Monday, January 12, 2009
Rachael, Annie, and I have all been sad since Kellogs discontinued Tuno when they took over Worthington. Eaters of real fish universally thought Tuno was disgusting--it did smell more like cat tuna than human-grade--but we thought it made an excellent tunafish casserole. I've been trying different homemade fake tunas ever since. I've had the best success with tuna salad, but still haven't found a way to replicate Tuno in a casserole.
I made this today, and it was pretty good but not very fishy-tasting. Maybe just add a lot more kelp powder?
Vegan Tuna Casserole
1 1/2T soy sauce
1T rice vinegar
1 clove garlic, pressed
1 1/2t kelp powder
1lb extra-firm tofu, cut into 8 1/4"-thick rectangles
8oz mushrooms, thinly sliced
4 stalks celery, thinly sliced
2C unsweetened soy milk
1/4t salt, pepper, and a pinch of mace
Tuna and canned soup
8oz wide noodles, cooked
2C frozen peas, thawed
4 green onions, thinly sliced
a little bag of potato chips (2.5oz or so, smashed up in the bag
Mix all the tuna ingredients besides the tofu in the bottom of a shallow pan. Swoosh the tofu slices through the marinade so that they're coated on both sides, then arrange in one layer and bake at 350ºF for 25 minutes. Turn them over and bake for another 25 minutes, till they've sucked up all the marinade and are beginning to look dry. Let cool, then cut up into little rectangles--about 1.5cm x 0.5cm x 0.25cm.

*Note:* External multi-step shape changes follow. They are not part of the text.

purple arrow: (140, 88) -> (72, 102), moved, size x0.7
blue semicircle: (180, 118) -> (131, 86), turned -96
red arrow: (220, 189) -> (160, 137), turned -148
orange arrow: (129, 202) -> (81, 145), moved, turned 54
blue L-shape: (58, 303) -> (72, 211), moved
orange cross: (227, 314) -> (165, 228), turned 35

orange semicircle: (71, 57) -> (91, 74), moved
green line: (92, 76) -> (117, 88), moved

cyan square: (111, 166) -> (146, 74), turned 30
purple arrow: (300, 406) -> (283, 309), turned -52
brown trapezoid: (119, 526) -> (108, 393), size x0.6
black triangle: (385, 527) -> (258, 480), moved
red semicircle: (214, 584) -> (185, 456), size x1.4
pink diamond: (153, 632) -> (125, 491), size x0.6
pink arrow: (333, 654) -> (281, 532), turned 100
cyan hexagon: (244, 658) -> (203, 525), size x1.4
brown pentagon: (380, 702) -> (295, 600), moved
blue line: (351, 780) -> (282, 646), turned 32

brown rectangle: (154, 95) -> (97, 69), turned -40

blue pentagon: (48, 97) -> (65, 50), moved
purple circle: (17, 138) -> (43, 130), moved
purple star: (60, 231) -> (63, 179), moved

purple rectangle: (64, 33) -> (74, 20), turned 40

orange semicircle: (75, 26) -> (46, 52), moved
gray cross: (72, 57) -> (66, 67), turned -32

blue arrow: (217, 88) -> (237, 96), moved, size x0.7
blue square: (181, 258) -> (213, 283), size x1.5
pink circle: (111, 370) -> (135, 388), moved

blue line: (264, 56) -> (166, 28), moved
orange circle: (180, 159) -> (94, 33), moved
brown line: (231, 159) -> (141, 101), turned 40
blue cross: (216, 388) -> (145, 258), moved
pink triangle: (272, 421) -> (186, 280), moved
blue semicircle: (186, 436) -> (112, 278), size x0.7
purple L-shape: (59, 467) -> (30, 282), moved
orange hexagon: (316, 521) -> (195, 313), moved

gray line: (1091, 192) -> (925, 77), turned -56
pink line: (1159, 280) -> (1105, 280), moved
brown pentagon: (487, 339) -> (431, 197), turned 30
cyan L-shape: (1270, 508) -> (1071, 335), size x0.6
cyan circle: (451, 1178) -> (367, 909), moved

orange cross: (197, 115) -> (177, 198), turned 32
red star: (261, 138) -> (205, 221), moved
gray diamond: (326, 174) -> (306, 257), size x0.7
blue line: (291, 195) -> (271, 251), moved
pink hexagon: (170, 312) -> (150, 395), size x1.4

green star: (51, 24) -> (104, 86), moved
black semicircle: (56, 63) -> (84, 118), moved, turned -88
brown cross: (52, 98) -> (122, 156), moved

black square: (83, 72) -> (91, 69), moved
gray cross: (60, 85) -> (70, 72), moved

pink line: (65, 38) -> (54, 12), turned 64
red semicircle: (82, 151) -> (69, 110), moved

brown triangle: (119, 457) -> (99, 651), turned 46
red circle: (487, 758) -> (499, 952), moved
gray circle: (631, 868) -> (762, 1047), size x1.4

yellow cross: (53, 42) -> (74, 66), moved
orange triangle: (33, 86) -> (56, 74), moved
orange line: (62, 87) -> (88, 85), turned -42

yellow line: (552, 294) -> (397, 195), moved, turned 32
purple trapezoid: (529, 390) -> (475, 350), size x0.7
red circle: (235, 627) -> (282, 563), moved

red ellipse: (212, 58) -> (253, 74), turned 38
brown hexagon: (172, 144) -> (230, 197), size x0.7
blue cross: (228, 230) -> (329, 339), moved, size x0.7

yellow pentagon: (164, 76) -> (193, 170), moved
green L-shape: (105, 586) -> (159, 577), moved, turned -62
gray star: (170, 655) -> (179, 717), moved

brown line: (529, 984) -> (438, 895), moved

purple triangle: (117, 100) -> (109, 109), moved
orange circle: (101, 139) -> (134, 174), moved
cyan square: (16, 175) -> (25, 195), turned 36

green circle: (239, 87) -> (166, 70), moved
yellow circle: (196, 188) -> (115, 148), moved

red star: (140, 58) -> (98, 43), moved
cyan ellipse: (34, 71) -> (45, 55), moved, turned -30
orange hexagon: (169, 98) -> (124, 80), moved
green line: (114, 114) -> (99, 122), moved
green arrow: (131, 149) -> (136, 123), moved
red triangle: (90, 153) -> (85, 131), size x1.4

Cook the mushrooms with the margarine in a medium, heavy saucepan till the mushrooms get limp. Add the celery and cook a few more minutes. Add the flour and stir around so that it's mixed in thoroughly. Add the milk and seasonings, and turn up to medium-high. When it begins to simmer, turn down and let cook till it thickens.
Mix the tuna, canned soup, noodles, peas, and green onions together in a big bowl then put in a greased casserole and bestrew with potato chip bits. Bake at 350ºF for 30-35 minutes, till hot and nicely colored.